_Stored data entries:_

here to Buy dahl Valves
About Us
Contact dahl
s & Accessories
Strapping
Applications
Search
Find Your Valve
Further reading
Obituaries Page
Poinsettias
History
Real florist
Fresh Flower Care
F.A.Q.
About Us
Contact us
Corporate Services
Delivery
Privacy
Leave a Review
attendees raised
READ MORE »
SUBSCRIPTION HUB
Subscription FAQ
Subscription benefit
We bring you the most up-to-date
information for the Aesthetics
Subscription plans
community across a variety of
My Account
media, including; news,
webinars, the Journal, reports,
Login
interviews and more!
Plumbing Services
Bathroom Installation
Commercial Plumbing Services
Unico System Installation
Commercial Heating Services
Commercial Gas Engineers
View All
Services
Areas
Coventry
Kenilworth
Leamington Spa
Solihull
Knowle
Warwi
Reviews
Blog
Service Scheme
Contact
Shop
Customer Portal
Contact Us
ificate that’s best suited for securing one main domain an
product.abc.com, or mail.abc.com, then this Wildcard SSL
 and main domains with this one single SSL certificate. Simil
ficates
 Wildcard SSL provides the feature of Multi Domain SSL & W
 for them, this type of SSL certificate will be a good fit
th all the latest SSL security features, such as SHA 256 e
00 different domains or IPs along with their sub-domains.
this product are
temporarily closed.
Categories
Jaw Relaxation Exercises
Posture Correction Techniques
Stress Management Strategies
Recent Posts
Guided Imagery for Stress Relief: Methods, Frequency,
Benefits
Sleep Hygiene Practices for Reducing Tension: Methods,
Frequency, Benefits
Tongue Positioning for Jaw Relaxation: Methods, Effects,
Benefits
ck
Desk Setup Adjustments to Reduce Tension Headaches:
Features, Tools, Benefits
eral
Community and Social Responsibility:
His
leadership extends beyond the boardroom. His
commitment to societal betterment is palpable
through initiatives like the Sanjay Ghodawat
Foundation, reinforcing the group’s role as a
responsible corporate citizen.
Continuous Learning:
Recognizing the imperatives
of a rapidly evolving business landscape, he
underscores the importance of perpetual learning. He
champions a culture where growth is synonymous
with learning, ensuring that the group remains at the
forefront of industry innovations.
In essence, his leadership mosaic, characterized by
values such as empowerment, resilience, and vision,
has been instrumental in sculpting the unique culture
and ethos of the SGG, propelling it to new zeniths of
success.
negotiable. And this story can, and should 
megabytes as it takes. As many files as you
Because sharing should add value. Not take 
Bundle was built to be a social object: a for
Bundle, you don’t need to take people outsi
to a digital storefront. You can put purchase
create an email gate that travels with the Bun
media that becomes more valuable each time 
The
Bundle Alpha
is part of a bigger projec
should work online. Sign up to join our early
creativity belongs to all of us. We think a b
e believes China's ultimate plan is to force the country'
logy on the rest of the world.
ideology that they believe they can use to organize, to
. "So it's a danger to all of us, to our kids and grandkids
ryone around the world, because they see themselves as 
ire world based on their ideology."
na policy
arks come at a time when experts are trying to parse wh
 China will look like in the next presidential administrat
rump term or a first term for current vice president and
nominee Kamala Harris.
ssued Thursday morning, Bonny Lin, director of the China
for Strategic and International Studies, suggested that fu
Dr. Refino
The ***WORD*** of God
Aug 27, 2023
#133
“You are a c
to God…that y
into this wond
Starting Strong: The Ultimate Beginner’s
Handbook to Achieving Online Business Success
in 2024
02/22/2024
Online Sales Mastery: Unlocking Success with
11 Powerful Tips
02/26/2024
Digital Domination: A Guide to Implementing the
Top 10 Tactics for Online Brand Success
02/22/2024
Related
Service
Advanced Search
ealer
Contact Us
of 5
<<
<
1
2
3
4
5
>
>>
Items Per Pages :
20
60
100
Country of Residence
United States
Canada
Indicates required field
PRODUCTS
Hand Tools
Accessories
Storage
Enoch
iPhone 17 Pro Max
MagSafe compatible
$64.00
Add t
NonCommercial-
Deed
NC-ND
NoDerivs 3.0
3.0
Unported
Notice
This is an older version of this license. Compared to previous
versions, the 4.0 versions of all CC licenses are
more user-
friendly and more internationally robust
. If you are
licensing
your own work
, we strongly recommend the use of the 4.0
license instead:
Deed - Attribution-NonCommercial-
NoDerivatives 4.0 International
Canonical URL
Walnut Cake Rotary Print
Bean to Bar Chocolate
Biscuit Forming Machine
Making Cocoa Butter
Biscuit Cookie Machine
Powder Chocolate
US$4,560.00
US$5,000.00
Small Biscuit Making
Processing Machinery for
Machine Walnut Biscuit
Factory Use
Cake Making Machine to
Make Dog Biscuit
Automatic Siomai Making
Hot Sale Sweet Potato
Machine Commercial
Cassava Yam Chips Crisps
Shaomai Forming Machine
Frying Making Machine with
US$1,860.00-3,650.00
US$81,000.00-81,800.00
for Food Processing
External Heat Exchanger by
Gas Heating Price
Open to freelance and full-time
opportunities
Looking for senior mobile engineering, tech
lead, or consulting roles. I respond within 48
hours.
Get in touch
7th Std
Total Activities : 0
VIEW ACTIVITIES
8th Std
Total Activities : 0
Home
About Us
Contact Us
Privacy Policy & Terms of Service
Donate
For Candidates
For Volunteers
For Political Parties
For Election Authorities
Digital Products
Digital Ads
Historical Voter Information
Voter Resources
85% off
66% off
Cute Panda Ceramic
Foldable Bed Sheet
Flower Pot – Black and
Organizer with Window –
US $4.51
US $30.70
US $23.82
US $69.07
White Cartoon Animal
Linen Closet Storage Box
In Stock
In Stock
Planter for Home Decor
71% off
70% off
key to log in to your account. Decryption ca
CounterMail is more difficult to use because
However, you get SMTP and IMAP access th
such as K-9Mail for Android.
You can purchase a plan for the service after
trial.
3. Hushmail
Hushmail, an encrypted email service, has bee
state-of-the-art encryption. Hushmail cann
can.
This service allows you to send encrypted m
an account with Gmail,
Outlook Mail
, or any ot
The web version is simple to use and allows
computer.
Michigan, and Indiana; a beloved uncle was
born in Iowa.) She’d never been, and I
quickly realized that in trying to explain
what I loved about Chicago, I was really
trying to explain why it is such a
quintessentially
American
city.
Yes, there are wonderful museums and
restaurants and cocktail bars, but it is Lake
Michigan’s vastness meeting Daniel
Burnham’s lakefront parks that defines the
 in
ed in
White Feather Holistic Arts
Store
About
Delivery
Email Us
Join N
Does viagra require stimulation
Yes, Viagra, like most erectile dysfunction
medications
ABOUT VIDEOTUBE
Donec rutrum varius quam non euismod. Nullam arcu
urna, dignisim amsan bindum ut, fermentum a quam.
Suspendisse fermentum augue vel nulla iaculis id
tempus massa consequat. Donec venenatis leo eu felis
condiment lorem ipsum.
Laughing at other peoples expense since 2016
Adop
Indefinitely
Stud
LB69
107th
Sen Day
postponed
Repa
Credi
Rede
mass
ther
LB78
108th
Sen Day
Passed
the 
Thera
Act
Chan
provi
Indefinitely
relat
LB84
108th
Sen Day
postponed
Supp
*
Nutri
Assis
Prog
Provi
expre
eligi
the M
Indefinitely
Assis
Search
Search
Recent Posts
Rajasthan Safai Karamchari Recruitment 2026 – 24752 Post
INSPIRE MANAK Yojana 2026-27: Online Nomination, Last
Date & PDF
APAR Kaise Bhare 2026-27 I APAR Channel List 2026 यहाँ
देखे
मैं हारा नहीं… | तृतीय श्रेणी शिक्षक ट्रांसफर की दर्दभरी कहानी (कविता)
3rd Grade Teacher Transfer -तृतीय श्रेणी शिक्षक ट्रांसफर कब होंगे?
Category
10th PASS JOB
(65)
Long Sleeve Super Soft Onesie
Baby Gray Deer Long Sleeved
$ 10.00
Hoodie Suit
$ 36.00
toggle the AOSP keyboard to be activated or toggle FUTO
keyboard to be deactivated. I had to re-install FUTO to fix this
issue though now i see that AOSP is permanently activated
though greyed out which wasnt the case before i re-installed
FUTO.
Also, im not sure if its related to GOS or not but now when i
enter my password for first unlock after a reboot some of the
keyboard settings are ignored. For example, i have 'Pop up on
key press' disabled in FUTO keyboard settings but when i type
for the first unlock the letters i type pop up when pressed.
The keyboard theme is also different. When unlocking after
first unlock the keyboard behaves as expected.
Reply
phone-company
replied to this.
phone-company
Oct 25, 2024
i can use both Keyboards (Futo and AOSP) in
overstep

_WHAT IS REQUIRED:_ Set down, from the entries above, exactly the lines from the one with "Wildcard SSL provides" up to and including the one with "Posture Correction Techniques", and no other lines.

_EXPECTED ANSWER:_
 Wildcard SSL provides the feature of Multi Domain SSL & W
 for them, this type of SSL certificate will be a good fit
th all the latest SSL security features, such as SHA 256 e
00 different domains or IPs along with their sub-domains.
this product are
temporarily closed.
Categories
Jaw Relaxation Exercises
Posture Correction Techniques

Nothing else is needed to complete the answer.